In the Philippines the power often goes out. In my city the power company regularly schedules brown outs that last from 8-12 hours. The alleged reason is the need to work on the lines. They don't advertise this on their webpage. They advertise it in the notes section of their Facebook page. Why does the local power company have a Facebook account? Because everyone has their nose buried in their phone browsing Facebook. It's as if that's the only website they know here. But that's material for another post. Suffice it to say if you want to get information to Filipinos you have to do it through Facebook. But even so who thinks to look on Facebook for information that should be on the electric company's main site? And they don't even publish it there. It's Facebook only.
But back to the electrical situation here. Power lines are strung all across the city in a horrid mishmash and tangle of black lines. Some lines even dangle precariously into the street. Are they live? Dead? Who knows! It's certainly dangerous to have power lines dangling in the street. Many of the wooden poles hoisting these lines are rotted and toppling over which further heightens the danger of electrical fire or brownouts as well as death to passersby. It's simply not a good situation in any way.

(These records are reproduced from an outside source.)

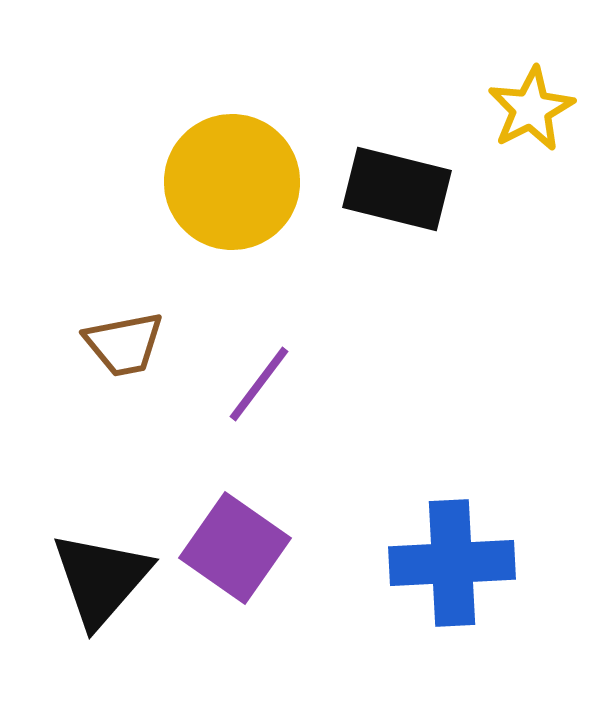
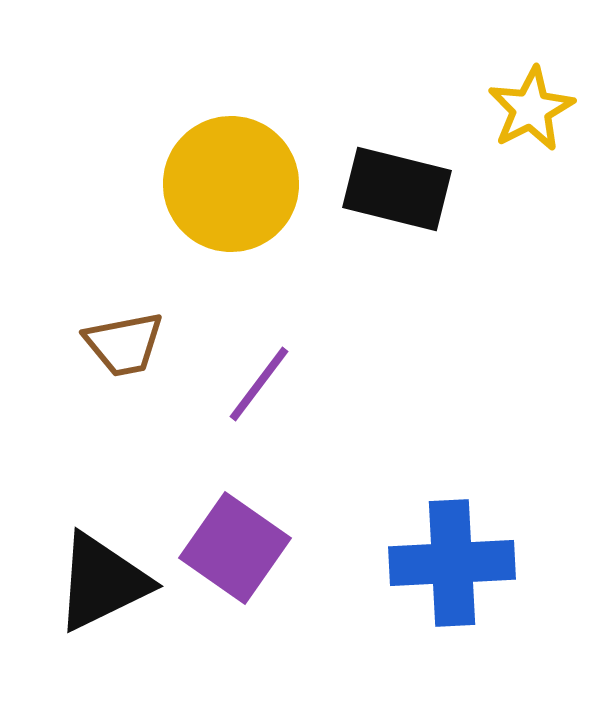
yellow circle: moved 1 px left, 2 px down
black triangle: moved 1 px right, 3 px down; rotated 23 degrees clockwise
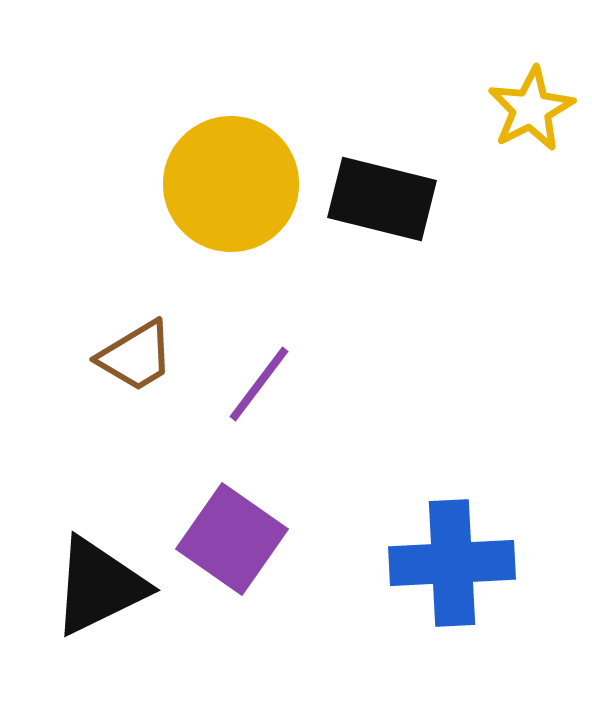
black rectangle: moved 15 px left, 10 px down
brown trapezoid: moved 12 px right, 12 px down; rotated 20 degrees counterclockwise
purple square: moved 3 px left, 9 px up
black triangle: moved 3 px left, 4 px down
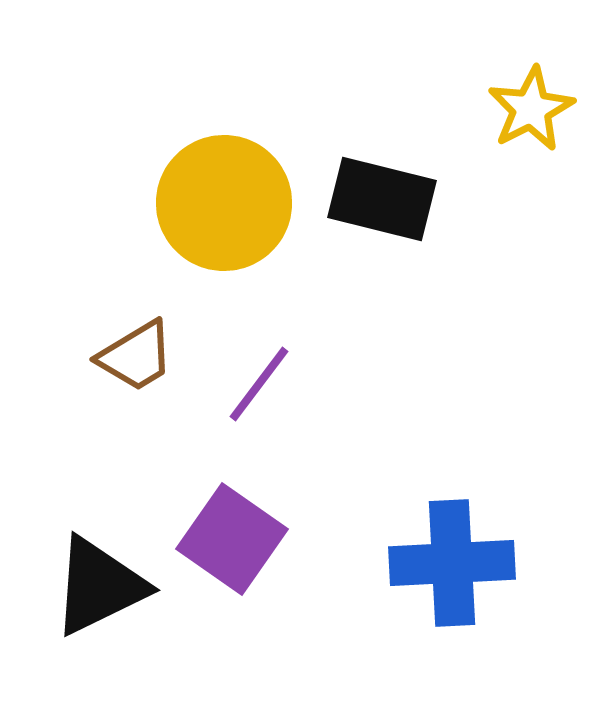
yellow circle: moved 7 px left, 19 px down
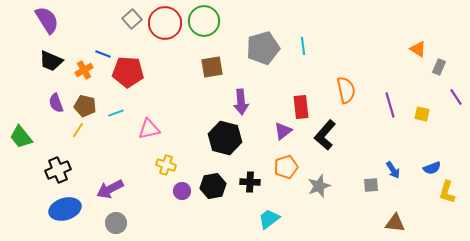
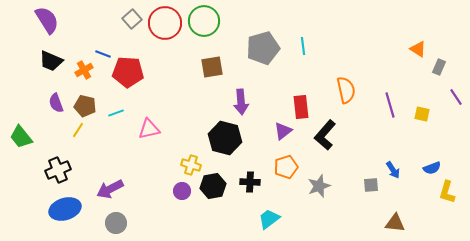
yellow cross at (166, 165): moved 25 px right
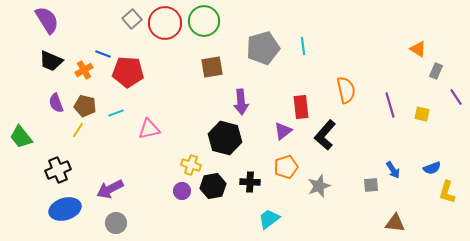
gray rectangle at (439, 67): moved 3 px left, 4 px down
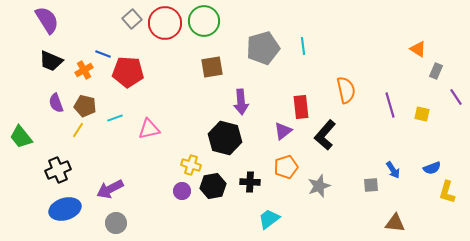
cyan line at (116, 113): moved 1 px left, 5 px down
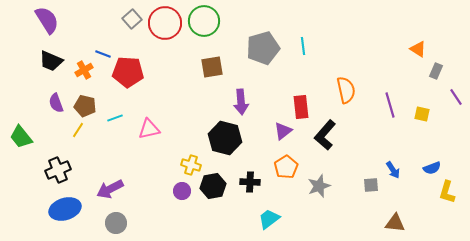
orange pentagon at (286, 167): rotated 15 degrees counterclockwise
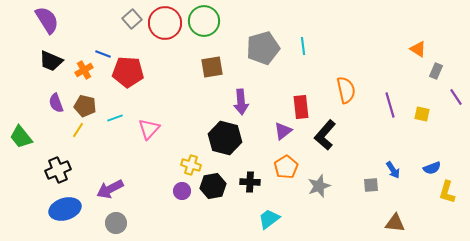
pink triangle at (149, 129): rotated 35 degrees counterclockwise
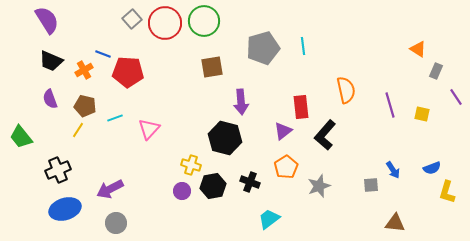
purple semicircle at (56, 103): moved 6 px left, 4 px up
black cross at (250, 182): rotated 18 degrees clockwise
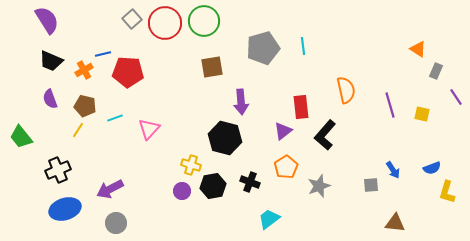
blue line at (103, 54): rotated 35 degrees counterclockwise
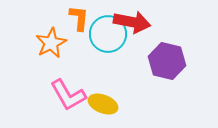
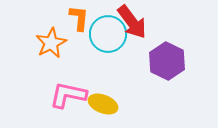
red arrow: rotated 42 degrees clockwise
purple hexagon: rotated 12 degrees clockwise
pink L-shape: rotated 132 degrees clockwise
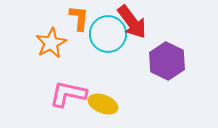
pink L-shape: moved 1 px up
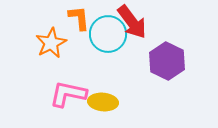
orange L-shape: rotated 12 degrees counterclockwise
yellow ellipse: moved 2 px up; rotated 16 degrees counterclockwise
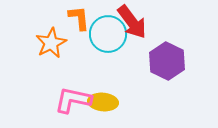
pink L-shape: moved 5 px right, 6 px down
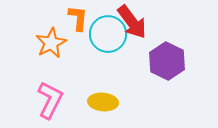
orange L-shape: moved 1 px left; rotated 12 degrees clockwise
pink L-shape: moved 23 px left; rotated 105 degrees clockwise
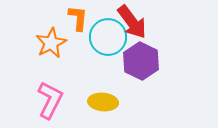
cyan circle: moved 3 px down
purple hexagon: moved 26 px left
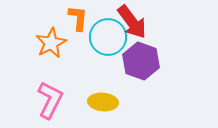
purple hexagon: rotated 6 degrees counterclockwise
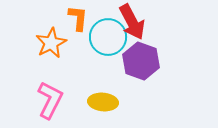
red arrow: rotated 9 degrees clockwise
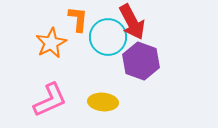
orange L-shape: moved 1 px down
pink L-shape: rotated 39 degrees clockwise
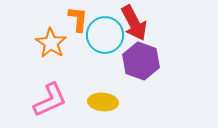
red arrow: moved 2 px right, 1 px down
cyan circle: moved 3 px left, 2 px up
orange star: rotated 12 degrees counterclockwise
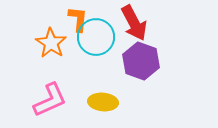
cyan circle: moved 9 px left, 2 px down
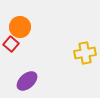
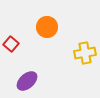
orange circle: moved 27 px right
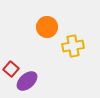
red square: moved 25 px down
yellow cross: moved 12 px left, 7 px up
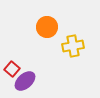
red square: moved 1 px right
purple ellipse: moved 2 px left
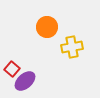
yellow cross: moved 1 px left, 1 px down
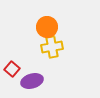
yellow cross: moved 20 px left
purple ellipse: moved 7 px right; rotated 25 degrees clockwise
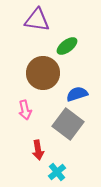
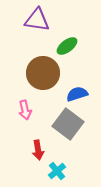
cyan cross: moved 1 px up
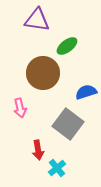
blue semicircle: moved 9 px right, 2 px up
pink arrow: moved 5 px left, 2 px up
cyan cross: moved 3 px up
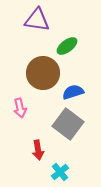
blue semicircle: moved 13 px left
cyan cross: moved 3 px right, 4 px down
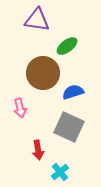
gray square: moved 1 px right, 3 px down; rotated 12 degrees counterclockwise
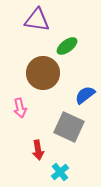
blue semicircle: moved 12 px right, 3 px down; rotated 20 degrees counterclockwise
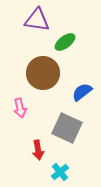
green ellipse: moved 2 px left, 4 px up
blue semicircle: moved 3 px left, 3 px up
gray square: moved 2 px left, 1 px down
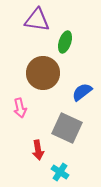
green ellipse: rotated 35 degrees counterclockwise
cyan cross: rotated 18 degrees counterclockwise
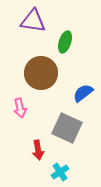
purple triangle: moved 4 px left, 1 px down
brown circle: moved 2 px left
blue semicircle: moved 1 px right, 1 px down
cyan cross: rotated 24 degrees clockwise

Here's a picture of a typical Filipino lineman. No bucket truck. No safety harness. Just a ladder resting against a thick nest of power lines. Workers standing idly by not even attempting to secure the ladder. Working in the middle of the street on a busy day. I have seen this exact type of hazardous work situation many times in the city. This is not atypical. In fact it's a very typical carryover of the DIY fix-it attitude that is prevalent here. That's great if you are repairing your own electronic devices but not when you are repairing the power lines which give life to an entire city.
With such unsafe, unprofessional, hazardous, and potentially deadly workmanship is it any wonder the electricity fails so often here?